Книга Вишневый сад. 100 лет спустя - Август Котляр
Шрифт:
Интервал:
Закладка:
Пищик. Что на торгах? Доложи обстановку!
Любовь Андреевна. Продан вишневый сад?
Лопахин. Ясный пень.
Любовь Андреевна. Кто купил?
Лопахин. Я!
Пауза.
Любовь Андреевна угнетена; она упала бы, если бы не стояла возле кресла и стола. Варя снимает с пояса ключи, бросает их на пол, посреди гостиной, и уходит.
Я купил! Хорош юродствовать! У меня крыша едет, говорить не могу… (Смеется.) Подъехали мы, йоптыть, на торги, там уже Дериганов жалом своим водит. У Леонида Андреича была только пятнаха, а Дериганов сверх долга сразу накинул тридцаточку. Вижу, херня такая, я с ним сцепился, объявил сорокет. Он сорок пять. Я пятьдесят пять. Он, значит, по пятёрке надбавляет, я по червонцу… Ну, кончилось.

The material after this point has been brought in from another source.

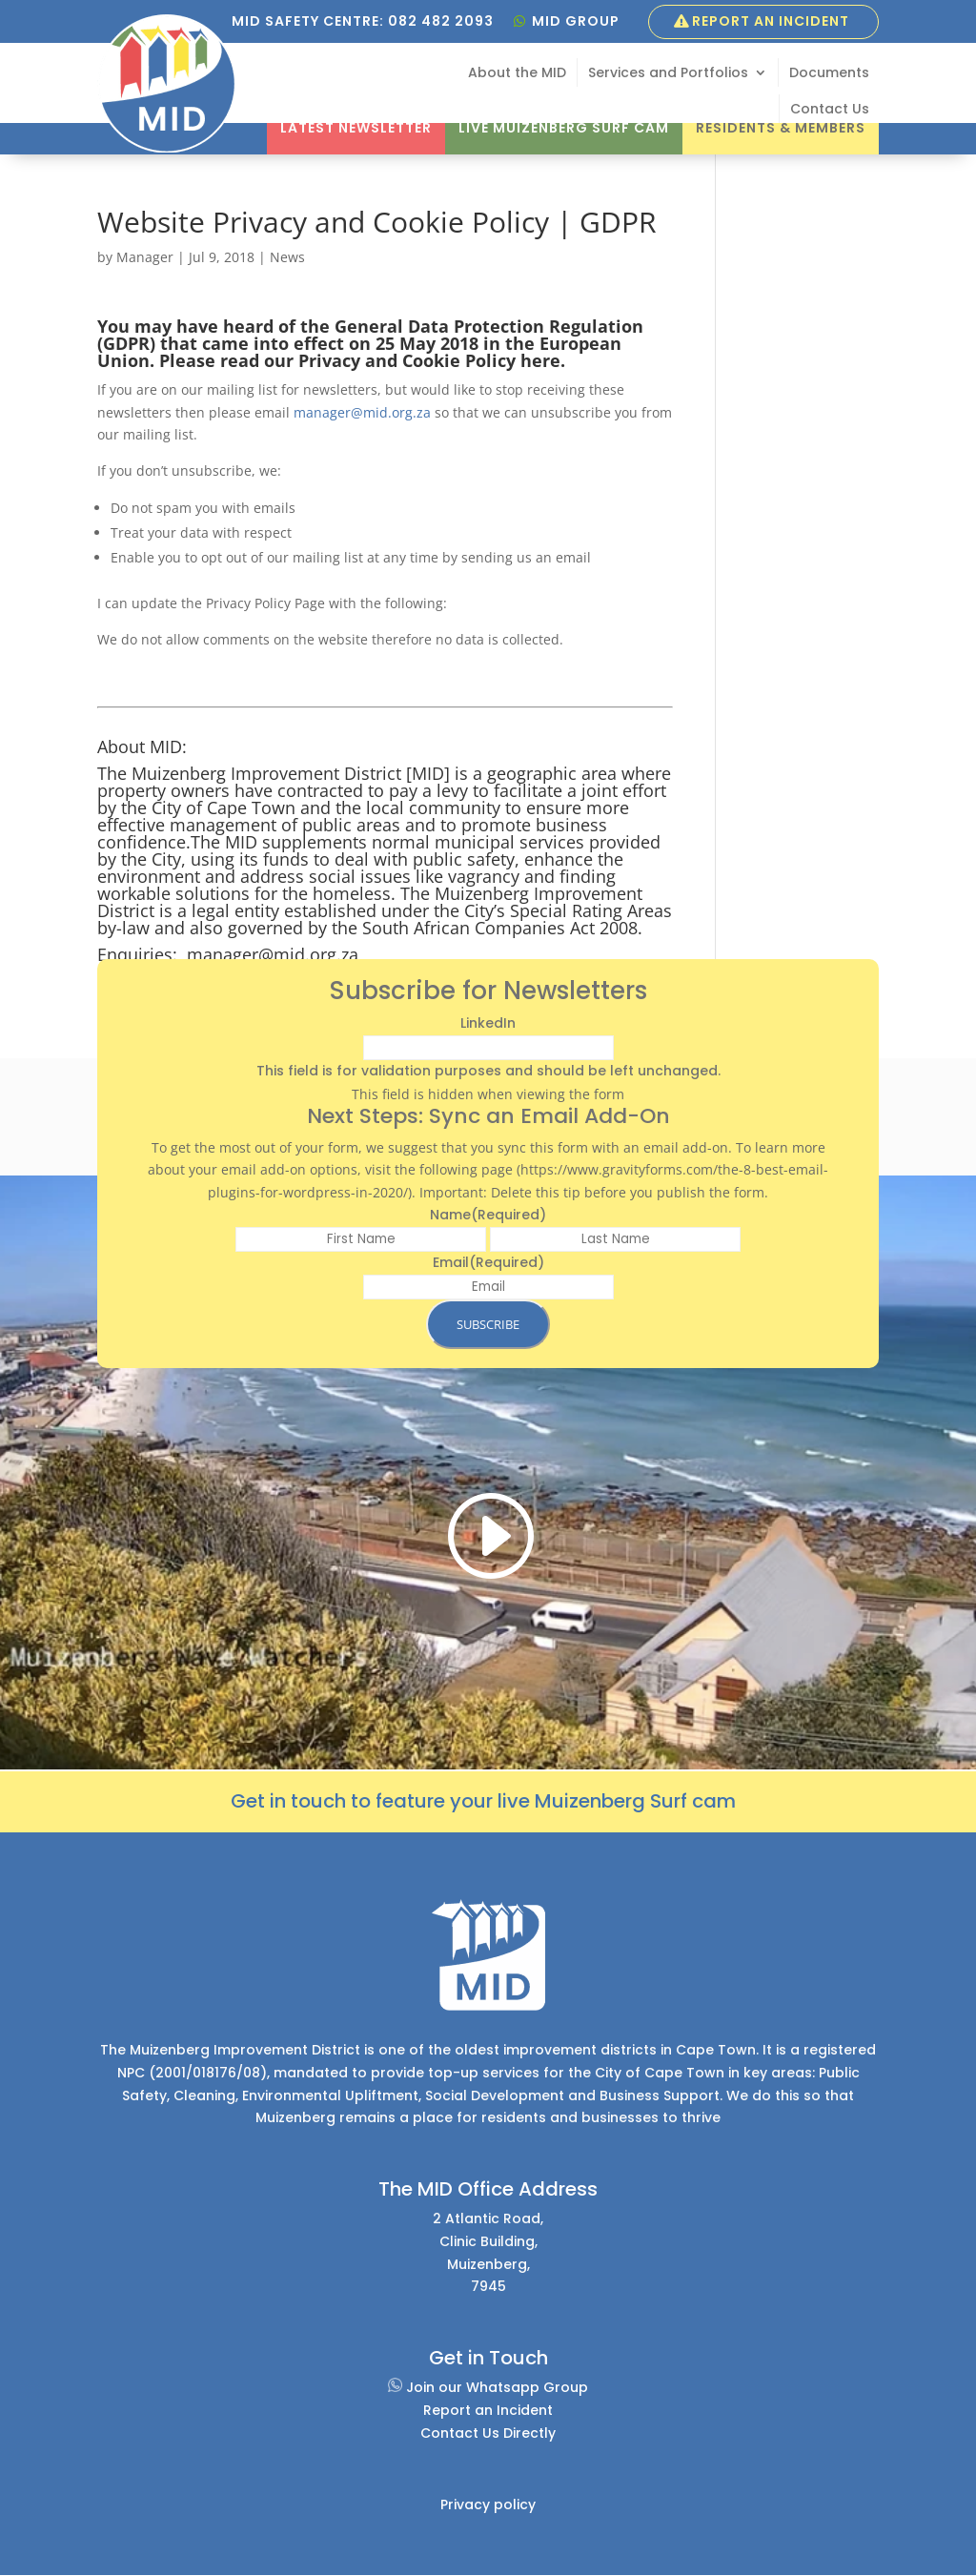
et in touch (296, 1801)
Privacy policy (488, 2504)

Сверх долга я накинул девяносто, оно и ушло ко мне. Вишневый сад теперь мой! Мой! (Хохочет.) Боже мой, Господи Иисусе Христе, вишневый сад мой! Ну, блин, в натуре, может, я и пьян, может, у меня чердак снесло, и меня глючит… (Топочет ногами.) Не уссыкайтесь надо мной! Если бы папашу моего и дедулю вынуть из гробов, вот бы посмотрели на все эти мутки, как их Ермолай, битый-перебитый, двоечник и второгодник Ермолай, который зимой в рваных кедах бегал, как этот самый Ермолай купил землеотвод, прекрасней которого ничего нет на свете. Я купил землю, где дед и отец были быдлом, охранниками на КПП, где их не пускали даже в кухню. Я что, в натуре глючу? Или мы все тут глючим, а я просто словил белочку… (Поднимает ключи, ласково улыбаясь.) Швырнула, лахудра моя, ключи, типа, я тут больше не хозяйка… (Звенит ключами.) Да насрать уже на вас на всех.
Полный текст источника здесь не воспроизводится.